日本語で使用している漢字は中国発祥のもので、一部の漢字は現在の中国でも使われています。同じ字を使っているのだから意味も同じなのでは?と思っている人も多いかもしれませんが、漢字が日本に伝わっていく過程で意味が変わったり、長い時間の中で変化していったものがいくつもあるんです。今回は、同じ漢字を使っていても日本語と中国語では意味が異なる漢字をご紹介します。
1.手紙
日本語と中国語で意味が異なる漢字の代表的なものとしてたびたび紹介される「手紙」。日本においては紙などに文章を書いて誰かとコミュニケーションをとる手段として用いられますが、中国語においては「トイレットペーパー」の意味になるので注意が必要です。
2.読書
日本語における「読書」は、中国語では「勉強」という意味になります。本を読むことで新しい知識を得たり、いろいろな物事の本質を知ることができるので、読書(日本)=勉強(中国)というのは割と結び付けやすいかもしれませんね。
3.勉強
上で紹介したように日本語の「読書」は中国語で「勉強」という意味になりましたが、では、「勉強」という漢字は中国語ではどういう意味になるのでしょうか?
正解は、「無理強いする」や「無理やり」といった意味。勉強が嫌いな人にとっては中国語での“勉強”の意味の方がしっくりくるかも?
4.老婆
日本語において「老婆」という漢字は、年齢を重ねた女性を意味しますが、中国では「妻」という意味になります。北宋時代の貴族の詩に妻のことを“老婆”と表現している一説があり、それ以来、自分の妻のことを老婆と表すようになったと言われています。ちなみに中国語では、夫や妻、配偶者のことを「愛人」と表すことがあるそう。
5.鮎
中国語で「鮎」という漢字は「ナマズ」を意味します。これは“占”という字に粘々しているという意味があるからなのだそう。体の表面が粘々している魚だから「鮎(ナマズ)」となったというは、理にかなっていると思います。
対して、日本語における「鮎」の成り立ちは、昔、神功皇后がアユを使って戦の行方を占ったという記録から魚偏と“占”を組み合わせて「鮎」という漢字が生まれたと言う説が有力なようです。

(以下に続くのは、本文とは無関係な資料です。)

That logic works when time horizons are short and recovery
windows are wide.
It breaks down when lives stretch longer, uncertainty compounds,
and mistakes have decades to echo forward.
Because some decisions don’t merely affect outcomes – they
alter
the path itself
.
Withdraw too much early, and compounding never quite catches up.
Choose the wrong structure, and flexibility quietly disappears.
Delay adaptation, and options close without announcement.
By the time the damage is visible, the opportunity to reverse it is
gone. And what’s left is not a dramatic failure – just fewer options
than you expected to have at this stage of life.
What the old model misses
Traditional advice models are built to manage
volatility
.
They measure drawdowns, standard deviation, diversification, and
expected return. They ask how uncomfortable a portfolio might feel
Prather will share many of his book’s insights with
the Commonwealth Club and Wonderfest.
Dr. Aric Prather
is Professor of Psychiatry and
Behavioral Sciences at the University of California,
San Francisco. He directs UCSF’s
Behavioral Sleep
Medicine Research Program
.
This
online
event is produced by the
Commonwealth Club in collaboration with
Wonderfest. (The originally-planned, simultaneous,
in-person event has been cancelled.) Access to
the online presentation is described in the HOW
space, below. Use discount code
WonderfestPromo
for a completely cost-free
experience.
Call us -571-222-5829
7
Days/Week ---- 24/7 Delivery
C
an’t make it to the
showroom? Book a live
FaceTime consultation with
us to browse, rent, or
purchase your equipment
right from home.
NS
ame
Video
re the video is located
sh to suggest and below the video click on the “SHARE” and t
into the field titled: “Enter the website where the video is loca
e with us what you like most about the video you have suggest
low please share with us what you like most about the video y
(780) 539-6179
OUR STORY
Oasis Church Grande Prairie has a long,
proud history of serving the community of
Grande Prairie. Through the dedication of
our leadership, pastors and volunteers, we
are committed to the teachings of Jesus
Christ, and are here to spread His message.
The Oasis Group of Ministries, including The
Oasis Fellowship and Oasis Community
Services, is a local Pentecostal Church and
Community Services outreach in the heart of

鮎という漢字においては、漢字の意味が誤って日本に入ってきたわけでなく、同じ意味の漢字が時を経て変化したわけでもないという点で珍しいパターンなのだそう。単なる偶然で同じカタチになっているというのも面白いですよね。
6.高校
日本では高等学校を表す際に使用されている「高校」という漢字ですが、中国語では「大学」という意味になります。日本語における高校と同義の漢字は「高中(高級中学)」と書き、中学校は「初中(初級中学)」と書くそう。ただし、「小学生」だけは日本語も中国語も同じく「小学生」と書くので注意が必要です。
7.人間
日本語では人(ホモ=サピエンス)のことを「人間」と書きますが、中国語で「人間」と書くと「この世」や「世間」といった意味で使われます。人のことは単に「人」や「人類」と書きます。
8.算数
日本語では小学校の教科のひとつとして使われている「算数」という字。これが中国語になると全く違い、「約束を守る」や「効力などを認める(~とする・とみなす)」という意味になります。字面から推測するのはほぼ不可能ですよね。共通している点といえば、日本でも中国でも“算数”ができないといろいろな場面で苦労するというところでしょうか。
今回は、日本語と中国語で意味が異なる漢字を紹介しましたが、外国人とコミュニケーションをとる上で一番大切なのは、お互いの文化を尊重し、相手の想いを理解しようという前向きな心です。中国からの観光客も多い昨今。今回紹介した8つは知っておくと何かの役に立つかもしれないので、頭の片隅に入れておくと良いでしょう。